Manifesto for Posthumanist Digital Cinema

The human species sleeps, unaware.

A dangerous handful are watchful, awake, unrecognizably rearranging the chambers. They’ve taken samples of the sleeping. Hair, skin, blood. They’ve also installed many plugs in the room. We are all going to need them soon.

And a handful more are beginning to blearily recover, taking slow steps to realization of the immediate future:

Some of these are shocked, hazily doubting they’ve awaken. “Am I still dreaming? Is this a nightmare?” They may retreat comfortably back to social tensions so familiar in the back catalogue of the human experience. Or they might even begin counting their hairs, fighting for the ones that have been split from their heads to be returned. But time will move too fast for such scrutiny of petty individual comforts. For life will be reconstructed, whether or not those who pretend to hold the ability to resist evolution wildly reach out their arms, making motions that will soon be remembered as futility.

Still more of these stirring from slumber will wake with an enthusiastically scintillating notion of the very present. They will wonder what has kept them from waking earlier. They will rub the fog of dormancy from their eyes and feel swept up in the change they observe taking place before them. They look at their once-tired bodies and wonder. “How long has this ache been behind my eyes? It has been there long enough to distract me from progress. My hands are too weak to instill any significant change in today’s world. Maybe a few years ago, when hands were used for things like that. Some have been busy though while I was gone. And in that direction, I must refocus. And I might regain something as well. At least I feel I might.”

Yes. Life is soon to be reconstructed. Humans, through an extension of our very humanity – the tools, the technology – are simply beginning to lose what we once considered humanity. It’s all under the surface now. But it’s already changed the way we act around each other, the way we see and hear, our perception of time, and the manifestation of these changes is evident in an exponentially accelerating manner. The foundation of human knowledge is being renovated. And soon, the vessel of that knowledge will need to match.

The human brain, the source of human achievement, has remained significantly static throughout the history of our species. In this lifetime, that stasis will be interrupted. The massive network of electricity that we hold within our heads, powering our every motion and thought, will soon be matched by technology envisioned and engineered by patterns of that organic electricity. First matched. Then surpassed. Then integrated. Or so we are to understand.

The infinite bank of questions to counter speed-of-life progress will never be formulated in time to answer in traditional language to the species that will soon be transformed. Instead the answers will present themselves in a form that people will perceive in a stepwise evolution of technology. Change will come without warning or expectation.

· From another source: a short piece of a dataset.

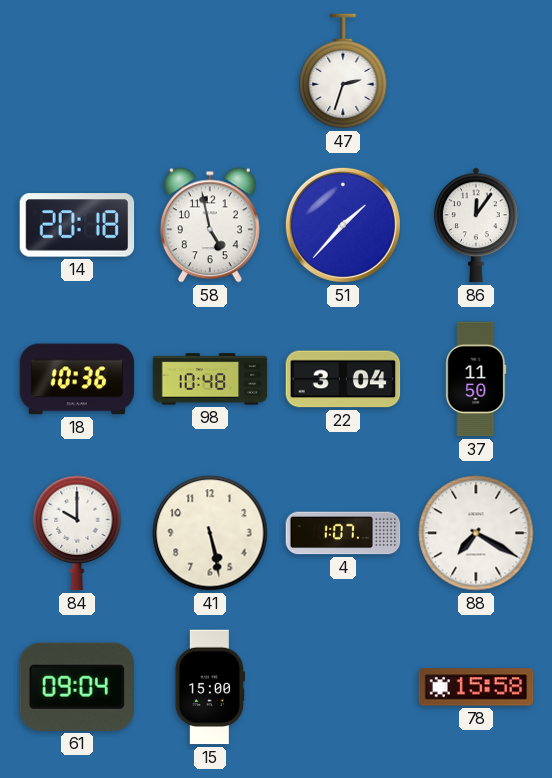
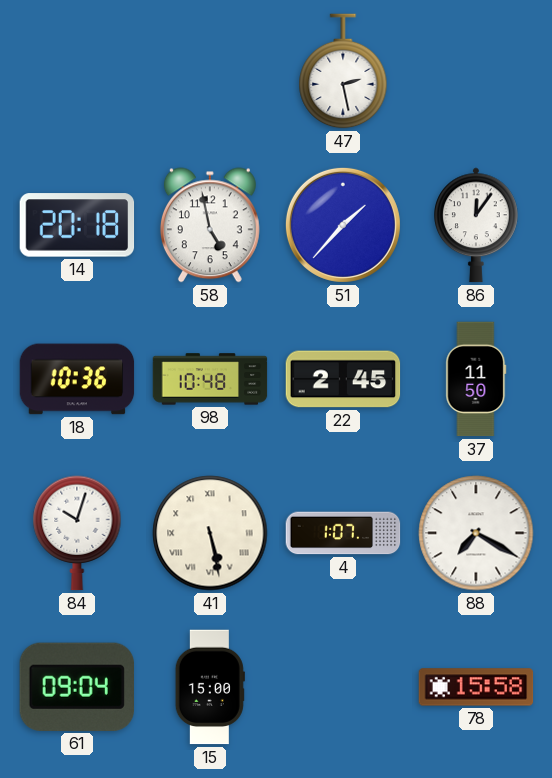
47: 2:33 -> 2:28
22: 3:04 -> 2:45
84: 10:00 -> 10:03
41 numerals: Arabic -> Roman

To find the appropriate medium to document that change should come as no question. It should not be a matter of cost. As hard as it is to allow certain forms of beauty to age, all beauty, by nature, loses its freshness and is replaced by new fashion and method. Certain qualities are lost, but Always the new will offer modes of expression that more accurately encapsulates the attitudes and trends of the present. Cinematically, the Digital Era is as fresh now as the motion picture was in the silent picture era. However, embracing this new form of the cinematic medium, as the technology embraces the physical human, will become integral to expressing the human experience.